この時代は、家族のプライバシーを守るというよりは、家族の和や絆といったものを自然と育めるような工夫が間取りに取り込まれているのかもしれませんね。

昭和30年代…ちびまる子ちゃん

次は、サザエさんと並ぶ日曜日の国民的アニメ『ちびまる子ちゃん』です。ちびまる子ちゃんも非常に歴史あるアニメで、昭和30~40年代ごろの静岡県清水市を舞台にした『さくらももこ(相性:まる子)』を主人公としたアニメとなっています。
まる子家の間取りは以下のようになっています。

まる子家は、父親「ひろし」の両親と同居しており、総勢6人家族が上図の間取りで暮らしています。この間取りは、典型的な『中廊下型住居』で、中心に廊下を配置した間取りとなっています。この間取りは、明治時代半ばに登場し、昭和初期にかけて広く普及した住宅の形となります。
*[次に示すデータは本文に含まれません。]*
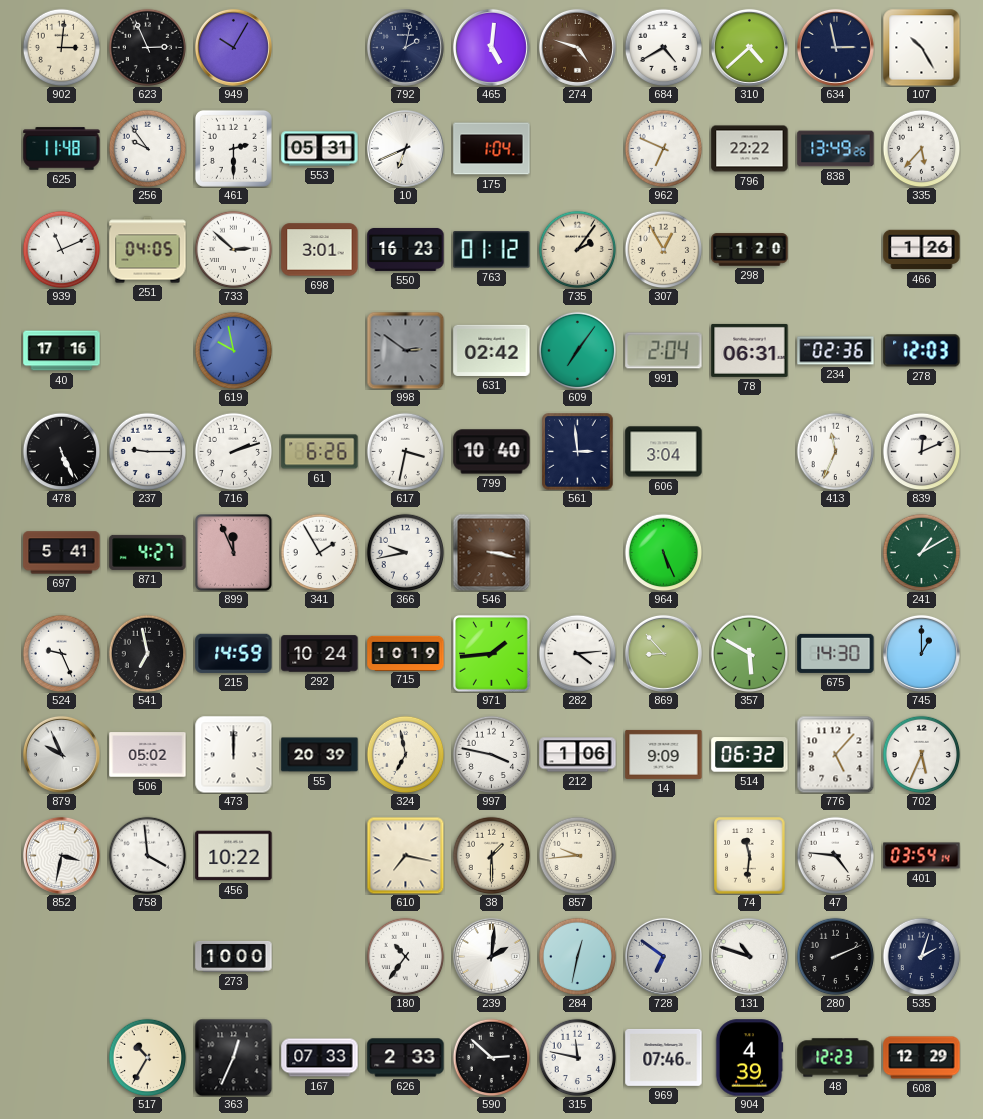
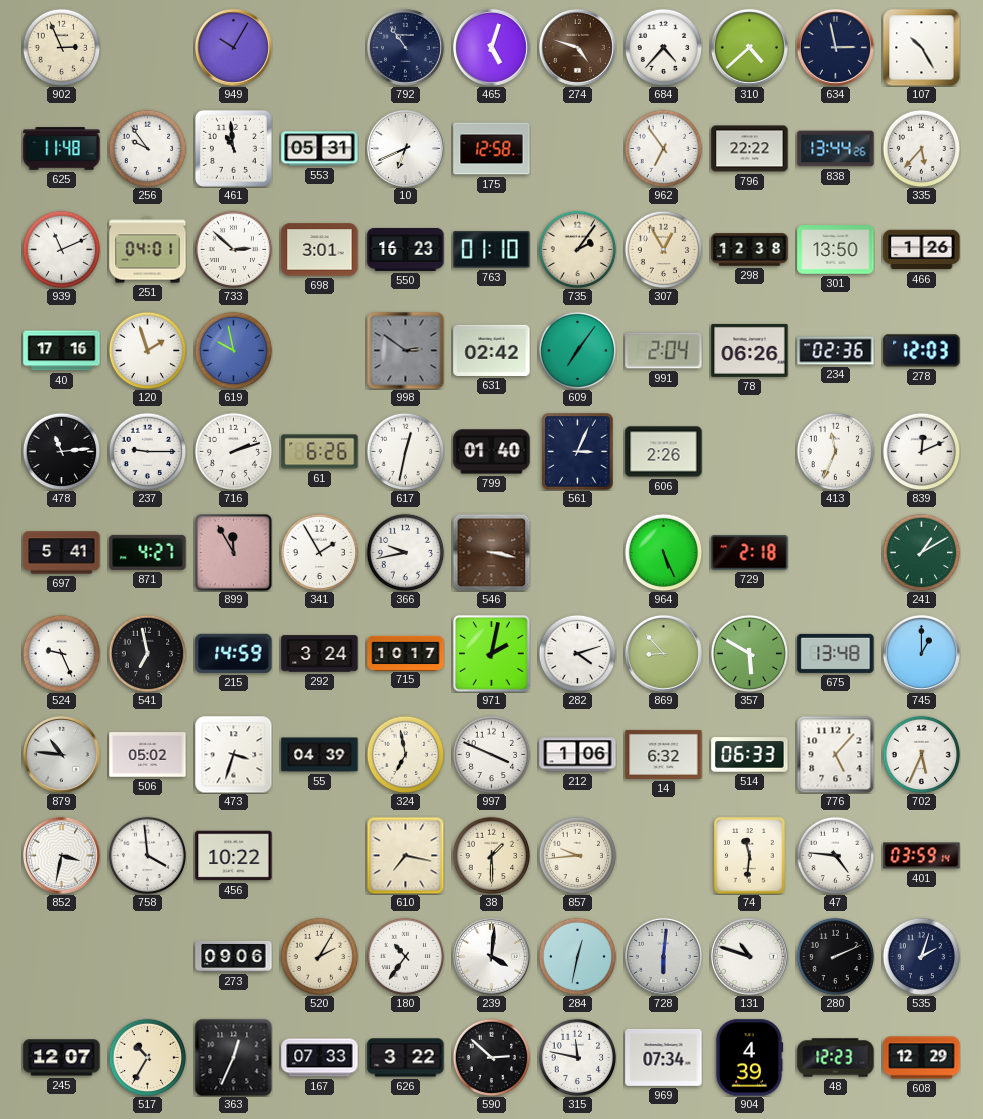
902: 3:01 -> 2:56
623: 2:56 -> none
792: 2:02 -> 10:54
465: 5:01 -> 5:03
684: 4:40 -> 4:37
461: 2:30 -> 10:59
175: 1:04 -> 12:58
962: 6:49 -> 6:54
838: 13:49 -> 13:44
251: 04:05 -> 04:01
763: 01:12 -> 01:10
298: 1:20 -> 12:38
301: none -> 13:50
120: none -> 1:57
78: 06:31 -> 06:26
478: 5:26 -> 11:14
617: 3:32 -> 12:32
799: 10:40 -> 01:40
561: 2:59 -> 3:04
606: 3:04 -> 2:26
899: 11:56 -> 11:55
729: none -> 2:18
292: 10:24 -> 3:24
715: 10:19 -> 10:17
971: 1:44 -> 2:02
282: 4:14 -> 4:12
675: 14:30 -> 13:48
879: 9:56 -> 10:46
473: 12:00 -> 3:33
55: 20:39 -> 04:39
997: 3:47 -> 3:49
14: 9:09 -> 6:32
514: 06:32 -> 06:33
401: 03:54 -> 03:59
273: 10:00 -> 09:06
520: none -> 2:05
239: 2:01 -> 4:01
728: 6:51 -> 6:01
245: none -> 12:07
626: 2:33 -> 3:22
969: 07:46 -> 07:34
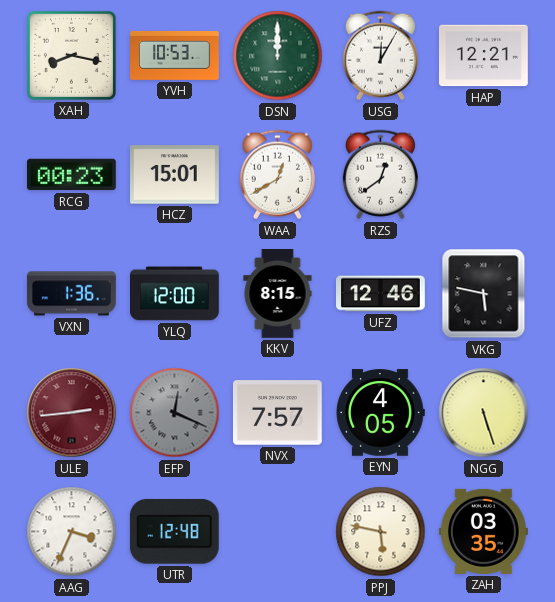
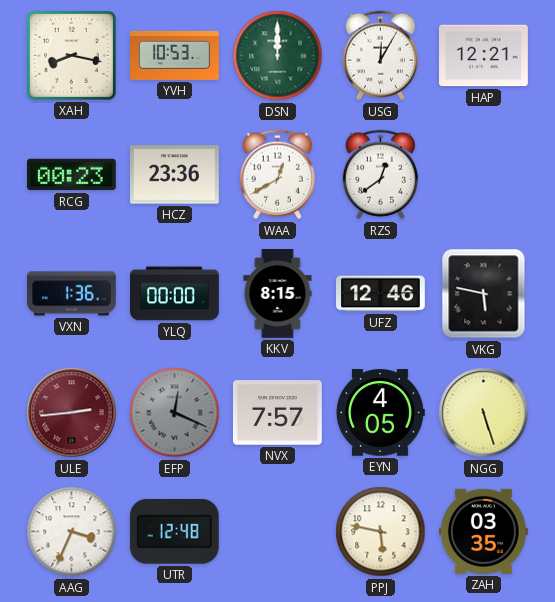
HCZ: 15:01 -> 23:36
YLQ: 12:00 -> 00:00
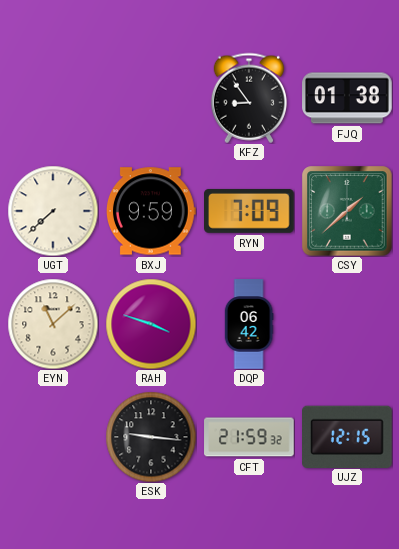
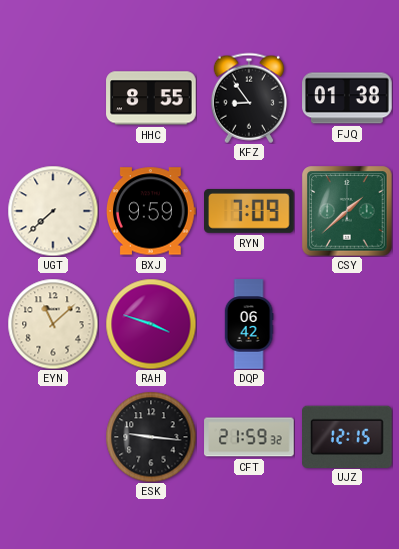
HHC: none -> 8:55
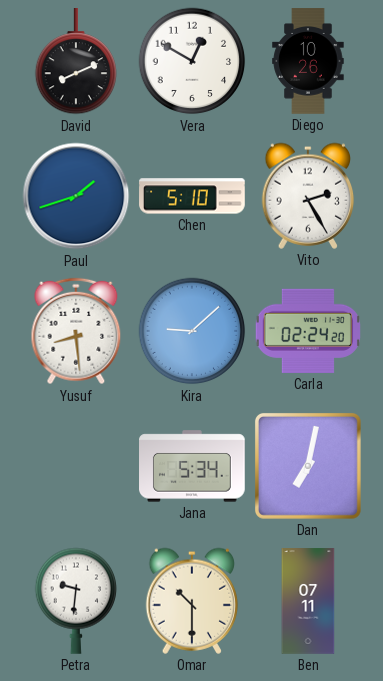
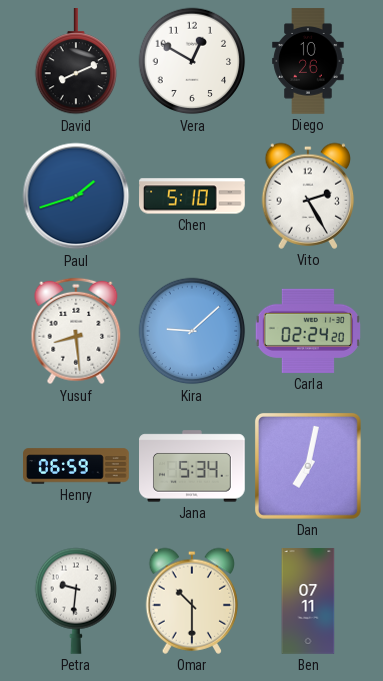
Henry: none -> 06:59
『中廊下型住居』は、中央に長い廊下を配置し、南側は居間や客間、家族の居室などを配置し、北側に台所やお風呂などの水回り、古くは使用人の部屋などを配置するのが特徴です。この間取りは、戦前の家長制度がまだ強い時代の名残があり、家族の中で最もえらい『家長』、続いて家族の序列によって部屋の位置が決まっていくなど、封建的な時代の間取りとなっているのす。
したがって、時代が時代なら、アニメの中の「ひろしとすみれの部屋」というものは、本来女中などの部屋として使用されるべきもので、家長であるひろしの部屋としては適切ではないのです。もちろん、アニメの世界ですし、昭和30~40年代の話ですので、そこまで封建的な制度に則るようなことはなく、子供たち(ももことさきこ)の部屋を重要視してこの配置になっているのでしょう。
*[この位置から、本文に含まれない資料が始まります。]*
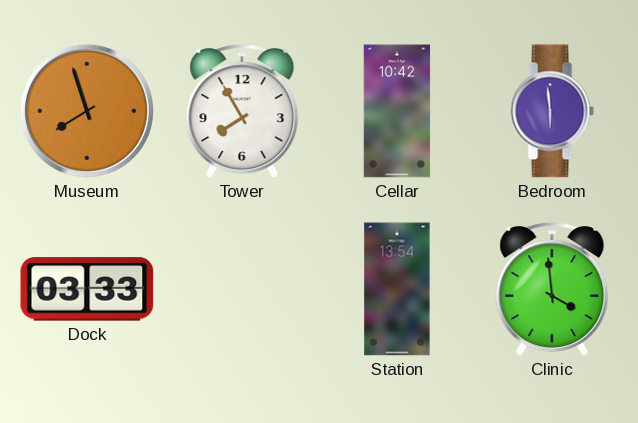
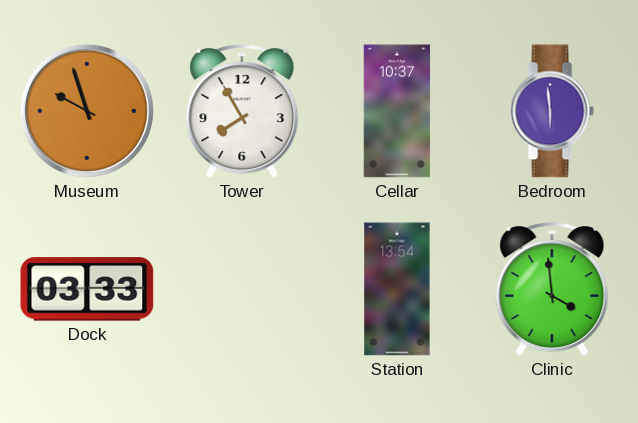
Museum: 7:57 -> 9:57
Cellar: 10:42 -> 10:37
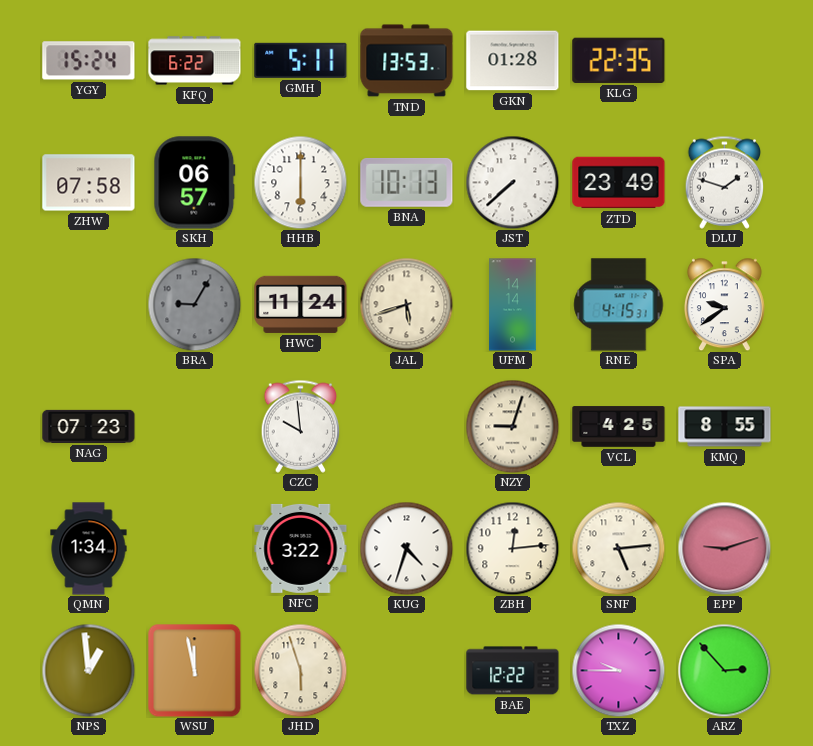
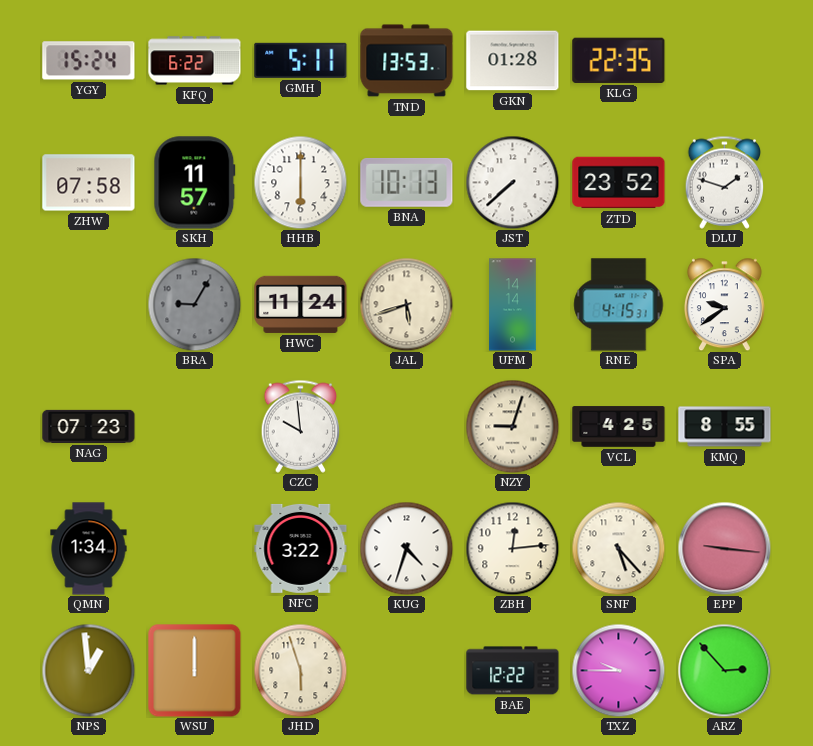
SKH: 06:57 -> 11:57
ZTD: 23:49 -> 23:52
SNF: 5:14 -> 5:23
EPP: 9:12 -> 9:16
WSU: 11:58 -> 12:00
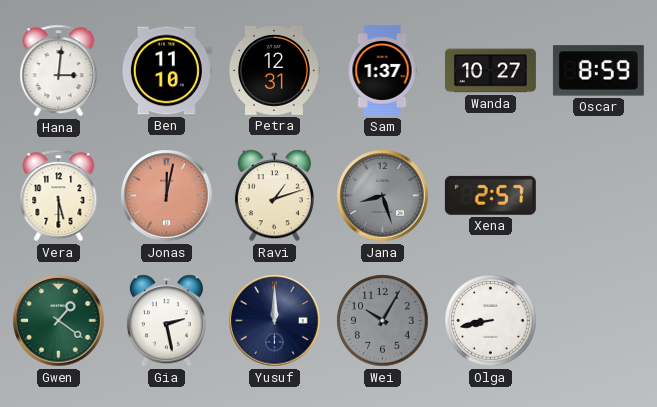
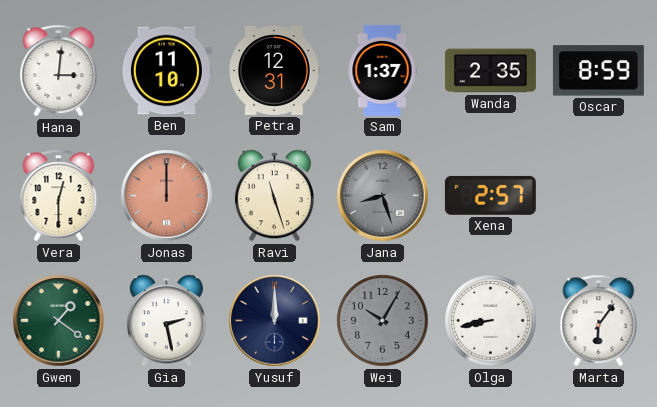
Wanda: 10:27 -> 2:35
Vera: 5:30 -> 12:30
Jonas: 12:02 -> 12:00
Ravi: 1:12 -> 11:27
Marta: none -> 6:06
上記のような事を考えると、まる子家は昭和初期に建設され、キッチンやお風呂、トイレなどをリフォームしながら暮らしていたと考えられるかもしれませんね。この間取りでは、両親の部屋が薄暗くなってしまいますし、狭い和室に無理やりまる子とお姉ちゃんの机を配置して子供部屋として使っていますので、時代の変化に対応しきれていない間取りと言えるかもしれません。

昭和40年代…ドラえもん

次は、サザエさん、ちびまる子ちゃんと並ぶ国民的アニメ『ドラえもん』です。ドラえもんは、1969年(昭和44年)に原作マンガがスタートしており、テレビアニメは1973年(昭和48年)から放送が始まりました。このアニメの舞台は、昭和40年代の高度成長期時代真っ只中で、何をやってもダメな奴と揶揄されるのび太のもとに未来から青いあいつがやってきたのです。

何はともあれ、ドラえもんがのび太と暮らす野比家の間取りを見てみましょう。

サザエ家、まる子家との大きな違いは、2階建ての住宅になっているということでしょう。作中は、高度成長期真っ只中で、まさにサラリーマンが夢見るマイホームの代表と言って良いような間取りをしています。
アニメの中ではあまり登場しませんが、玄関横には応接室があるのです。そして、この時代は、主な居室が和室が中心になっているというのも時代を良く感じることができます。最近では、床の間はおろか和室さえ存在しない住宅も増えています。

ドラえもんでは、ほとんどの事件が外で起こりますので、野比家が家の中でどう暮らしているのかの描写がほとんどありません。そのため、この間取りを見ても、2階ののび太の部屋の横にある和室や応接室の使用意図が良くわかりません。また、DKも通常の住宅よりも少し狭く感じるため、個人的にはこの家族の暮らしぶりには、あまりあっていない間取りになってしまっているのではないかと考えられます。

バブル期…クレヨンしんちゃん

最後は、日本のバブル期が舞台のクレヨンしんちゃんです。上で紹介したサザエさんやちびまる子ちゃん、ドラえもんと比較すると、まだまだ新しいアニメで『日本の国民的アニメ』と表現するには少し弱いかもしれませんが、筆者の感覚ではこれも十分な国民的なアニメです。クレヨンしんちゃんは、1990年に連載がスタートしており、アニメ化は1992年です。当時の日本は、ちょうどバブルが弾けたとされる時代なのですが、作中はちょうどバブル期の後半になるのではないかと考えられます。クレヨンしんちゃん家は、東京のベッドタウンになる埼玉県春日部市が舞台で、都内までの通勤時間が約50分圏内と、この時代の典型的なサラリーマン家庭が舞台となっています。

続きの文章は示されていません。